***** Exercise data *****
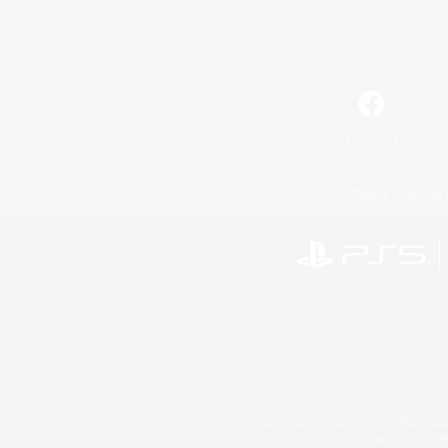
Facebook
License
Rules & 
©2026 Sony Interactive Entertainment LLC."PlayStation
Microsoft, the 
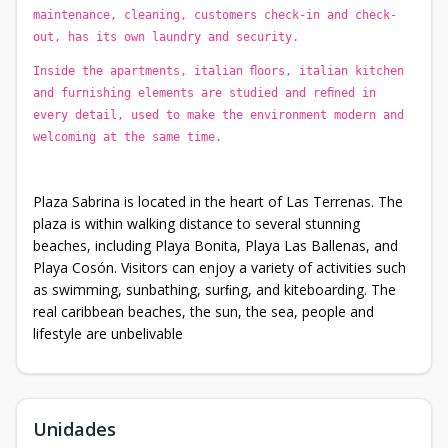
maintenance, cleaning, customers check-in and check-
out, has its own laundry and security.
Inside the apartments, italian ﬂoors, italian kitchen
and furnishing elements are studied and reﬁned in
every detail, used to make the environment modern and
welcoming at the same time.
Plaza Sabrina is located in the heart of Las Terrenas. The
plaza is within walking distance to several stunning
beaches, including Playa Bonita, Playa Las Ballenas, and
Playa Cosón. Visitors can enjoy a variety of activities such
as swimming, sunbathing, surﬁng, and kiteboarding. The
real caribbean beaches, the sun, the sea, people and
lifestyle are unbelivable
Unidades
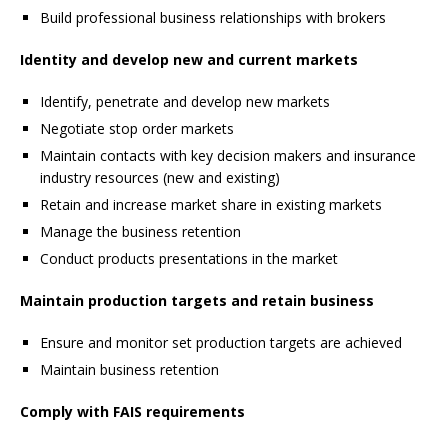
Build professional business relationships with brokers
Identity and develop new and current markets
Identify, penetrate and develop new markets
Negotiate stop order markets
Maintain contacts with key decision makers and insurance
industry resources (new and existing)
Retain and increase market share in existing markets
Manage the business retention
Conduct products presentations in the market
Maintain production targets and retain business
Ensure and monitor set production targets are achieved
Maintain business retention
Comply with FAIS requirements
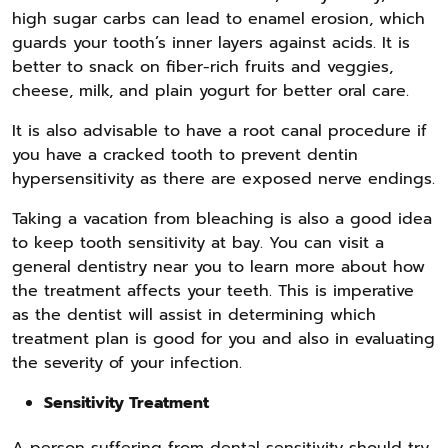
high sugar carbs can lead to enamel erosion, which
guards your tooth’s inner layers against acids. It is
better to snack on fiber-rich fruits and veggies,
cheese, milk, and plain yogurt for better oral care.
It is also advisable to have a root canal procedure if
you have a cracked tooth to prevent dentin
hypersensitivity as there are exposed nerve endings.
Taking a vacation from bleaching is also a good idea
to keep tooth sensitivity at bay. You can visit a
general dentistry near you to learn more about how
the treatment affects your teeth. This is imperative
as the dentist will assist in determining which
treatment plan is good for you and also in evaluating
the severity of your infection.
Sensitivity Treatment
A person suffering from dental sensitivity should try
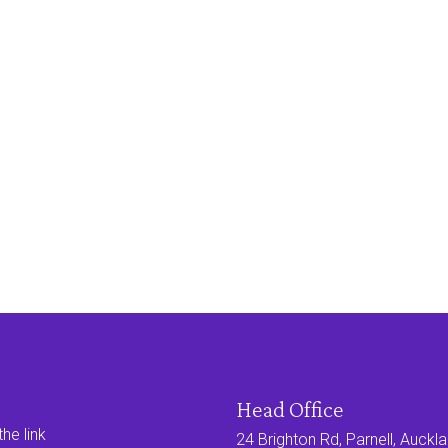
Head Office
he link
24 Brighton Rd, Parnell, Auck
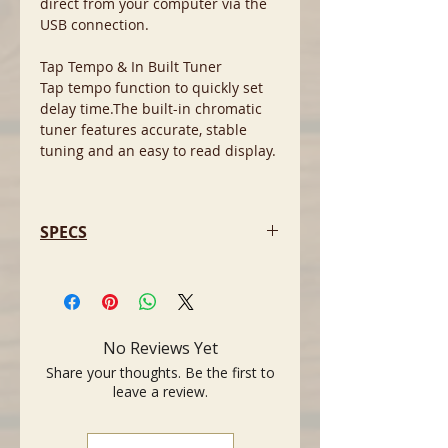
direct from your computer via the
USB connection.
Tap Tempo & In Built Tuner
Tap tempo function to quickly set
delay time.The built-in chromatic
tuner features accurate, stable
tuning and an easy to read display.
SPECS
- Sounds: Amp Type CONDENSER*,
DYNAMIC*, TUBE*, NYLON*, EG
CLN (*Mic simulation), Effects
COMPRESSOR,
No Reviews Yet
COMPRESSOR/CHORUS, CHORUS,
Share your thoughts. Be the first to
FLANGER*, PHASER*, TREMOLO*,
leave a review.
DELAY, DELAY/REVERB, HALL REVERB,
SPRING REVERB*, *NOISE GATE
(*only available in the THR Editor)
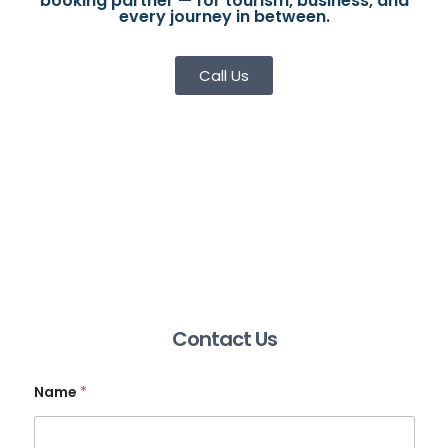
booking partner — for tourism, business, and
every journey in between.
Call Us
Contact Us
Name
*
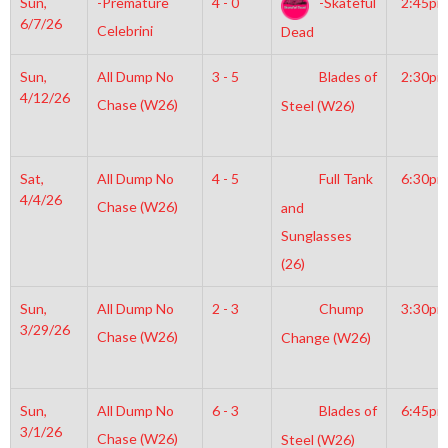
Sun,
-Premature
4 - 0
-Skateful
2:45pm
6/7/26
Celebrini
Dead
Sun,
All Dump No
3 - 5
Blades of
2:30pm
4/12/26
Chase (W26)
Steel (W26)
Sat,
All Dump No
4 - 5
Full Tank
6:30pm
4/4/26
Chase (W26)
and
Sunglasses
(26)
Sun,
All Dump No
2 - 3
Chump
3:30pm
3/29/26
Chase (W26)
Change (W26)
Sun,
All Dump No
6 - 3
Blades of
6:45pm
3/1/26
Chase (W26)
Steel (W26)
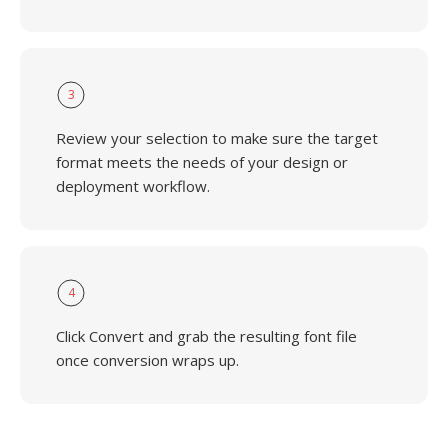
3
Review your selection to make sure the target
format meets the needs of your design or
deployment workflow.
4
Click Convert and grab the resulting font file
once conversion wraps up.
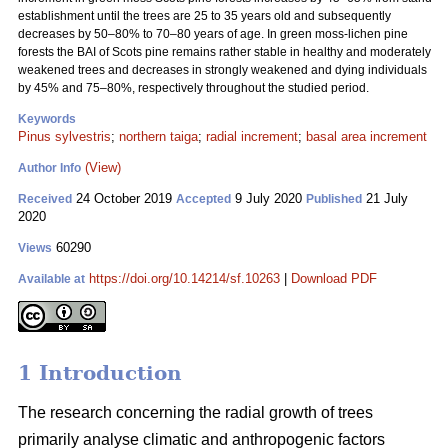
establishment until the trees are 25 to 35 years old and subsequently
decreases by 50–80% to 70–80 years of age. In green moss-lichen pine
forests the BAI of Scots pine remains rather stable in healthy and moderately
weakened trees and decreases in strongly weakened and dying individuals
by 45% and 75–80%, respectively throughout the studied period.
Keywords
Pinus sylvestris
;
northern taiga
;
radial increment
;
basal area increment
(View)
Author Info
24 October 2019
9 July 2020
21 July
Received
Accepted
Published
2020
60290
Views
https://doi.org/10.14214/sf.10263
|
Download PDF
Available at
1 Introduction
The research concerning the radial growth of trees
primarily analyse climatic and anthropogenic factors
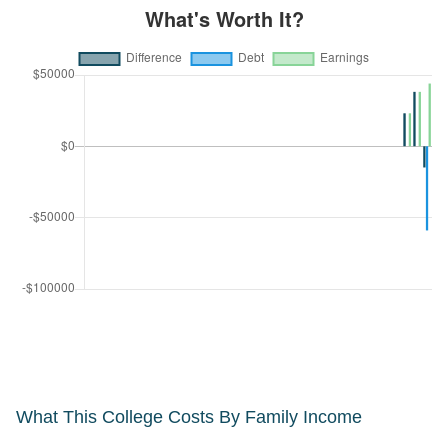
What This College Costs By Family Income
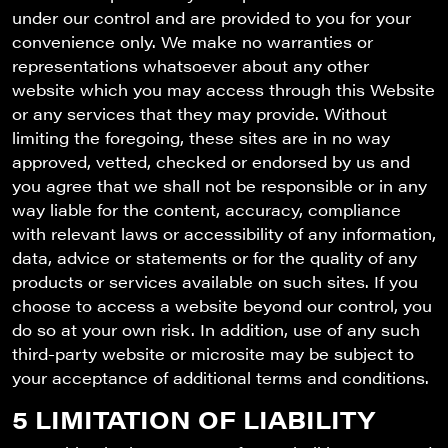
under our control and are provided to you for your
convenience only. We make no warranties or
representations whatsoever about any other
website which you may access through this Website
or any services that they may provide. Without
limiting the foregoing, these sites are in no way
approved, vetted, checked or endorsed by us and
you agree that we shall not be responsible or in any
way liable for the content, accuracy, compliance
with relevant laws or accessibility of any information,
data, advice or statements or for the quality of any
products or services available on such sites. If you
choose to access a website beyond our control, you
do so at your own risk. In addition, use of any such
third-party website or microsite may be subject to
your acceptance of additional terms and conditions.
5 LIMITATION OF LIABILITY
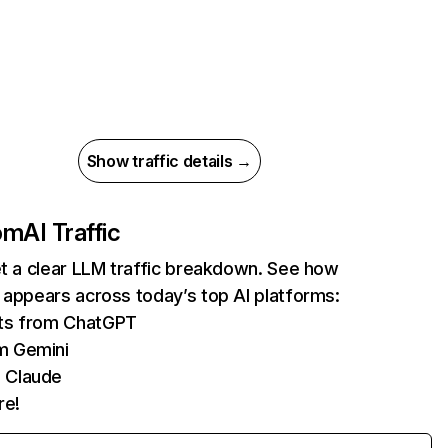
Show traffic details →
com
AI Traffic
et a clear LLM traffic breakdown. See how
 appears across today’s top AI platforms:
its from ChatGPT
m Gemini
 Claude
re!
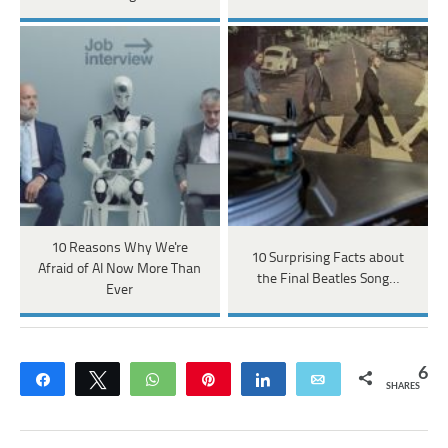
10 Reasons Why We're
10 Surprising Facts about
Afraid of AI Now More Than
the Final Beatles Song…
Ever
6
Share
Tweet
WhatsApp
Pin
Share
Email
SHARES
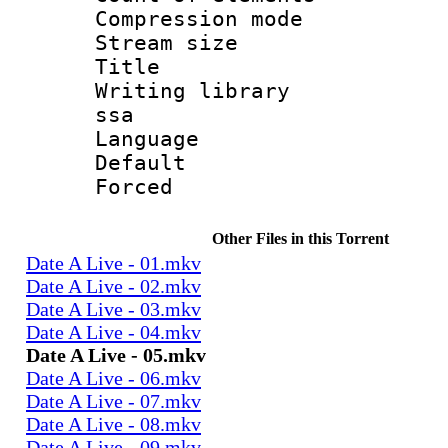
Compression mo
Stream size :
Title : 
Writing library
ssa
Language 
Default
Forced
Other Files in this Torrent
Date A Live - 01.mkv
Date A Live - 02.mkv
Date A Live - 03.mkv
Date A Live - 04.mkv
Date A Live - 05.mkv
Date A Live - 06.mkv
Date A Live - 07.mkv
Date A Live - 08.mkv
Date A Live - 09.mkv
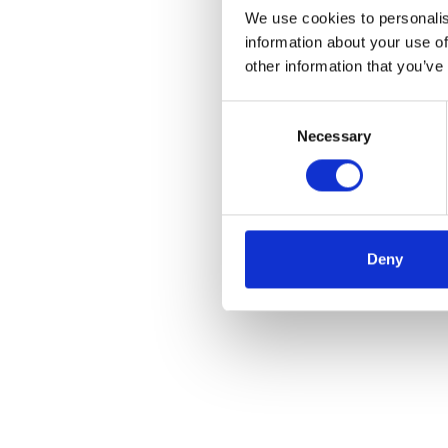
We use cookies to personalis
information about your use of
other information that you’ve
Consent
Necessary
Selection
Deny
*****
Required work:
What is needed is an exact copy of the lines from the beginning of the data through the line containing "every detail, used", both included, without any pictures.

Task solution:
Facebook
License
Rules & 
©2026 Sony Interactive Entertainment LLC."PlayStation
Microsoft, the 
maintenance, cleaning, customers check-in and check-
out, has its own laundry and security.
Inside the apartments, italian ﬂoors, italian kitchen
and furnishing elements are studied and reﬁned in
every detail, used to make the environment modern and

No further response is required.